- [TASK STATEMENT] Using the records below, give again exactly the lines from the line that contains "Objet de la détection Lien B1333 Mode" through the line that contains "Zone Description du", both ends included, and only those.

-- DATASET CONTENT follows --

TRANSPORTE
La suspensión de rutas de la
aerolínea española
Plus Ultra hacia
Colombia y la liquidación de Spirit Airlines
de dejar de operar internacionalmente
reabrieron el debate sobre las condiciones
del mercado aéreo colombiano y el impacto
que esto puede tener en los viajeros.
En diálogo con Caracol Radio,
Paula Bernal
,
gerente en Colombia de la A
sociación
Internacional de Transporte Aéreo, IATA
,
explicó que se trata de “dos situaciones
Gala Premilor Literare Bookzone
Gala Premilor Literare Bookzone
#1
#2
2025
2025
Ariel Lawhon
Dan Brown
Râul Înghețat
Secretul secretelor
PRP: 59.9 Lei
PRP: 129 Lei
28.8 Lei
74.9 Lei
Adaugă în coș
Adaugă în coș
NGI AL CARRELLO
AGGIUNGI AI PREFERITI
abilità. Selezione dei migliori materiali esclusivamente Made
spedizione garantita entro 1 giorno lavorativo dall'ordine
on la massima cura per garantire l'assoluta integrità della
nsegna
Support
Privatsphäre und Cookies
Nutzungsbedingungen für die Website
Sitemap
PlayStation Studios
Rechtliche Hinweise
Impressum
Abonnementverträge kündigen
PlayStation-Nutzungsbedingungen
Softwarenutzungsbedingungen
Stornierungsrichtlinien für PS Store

-- DATASET CONTENT concluded --
-- DATASET CONTENT follows --

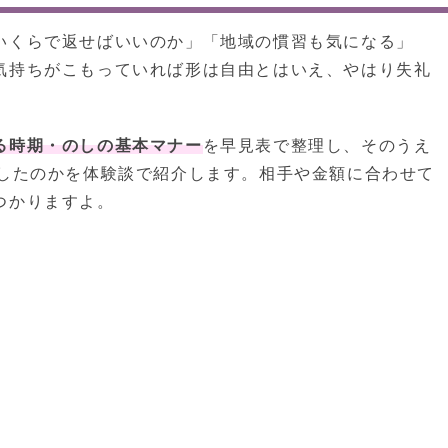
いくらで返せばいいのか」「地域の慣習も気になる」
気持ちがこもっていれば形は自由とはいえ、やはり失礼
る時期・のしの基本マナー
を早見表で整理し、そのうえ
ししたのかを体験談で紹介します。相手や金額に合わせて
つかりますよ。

-- DATASET CONTENT concluded --
-- DATASET CONTENT follows --

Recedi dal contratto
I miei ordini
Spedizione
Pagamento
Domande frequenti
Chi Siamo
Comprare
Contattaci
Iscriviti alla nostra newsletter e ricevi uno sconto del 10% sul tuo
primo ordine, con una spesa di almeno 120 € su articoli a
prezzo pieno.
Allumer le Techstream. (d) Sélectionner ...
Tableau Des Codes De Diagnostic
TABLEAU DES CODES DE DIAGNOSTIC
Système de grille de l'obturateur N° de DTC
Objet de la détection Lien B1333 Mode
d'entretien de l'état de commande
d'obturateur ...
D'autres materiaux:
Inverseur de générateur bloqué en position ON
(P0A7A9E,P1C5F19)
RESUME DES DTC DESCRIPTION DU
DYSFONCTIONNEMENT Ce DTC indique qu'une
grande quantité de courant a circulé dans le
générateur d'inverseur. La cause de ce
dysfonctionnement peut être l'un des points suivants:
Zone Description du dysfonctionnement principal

-- DATASET CONTENT concluded --

- [EXERCISE ANSWER]
Objet de la détection Lien B1333 Mode
d'entretien de l'état de commande
d'obturateur ...
D'autres materiaux:
Inverseur de générateur bloqué en position ON
(P0A7A9E,P1C5F19)
RESUME DES DTC DESCRIPTION DU
DYSFONCTIONNEMENT Ce DTC indique qu'une
grande quantité de courant a circulé dans le
générateur d'inverseur. La cause de ce
dysfonctionnement peut être l'un des points suivants:
Zone Description du dysfonctionnement principal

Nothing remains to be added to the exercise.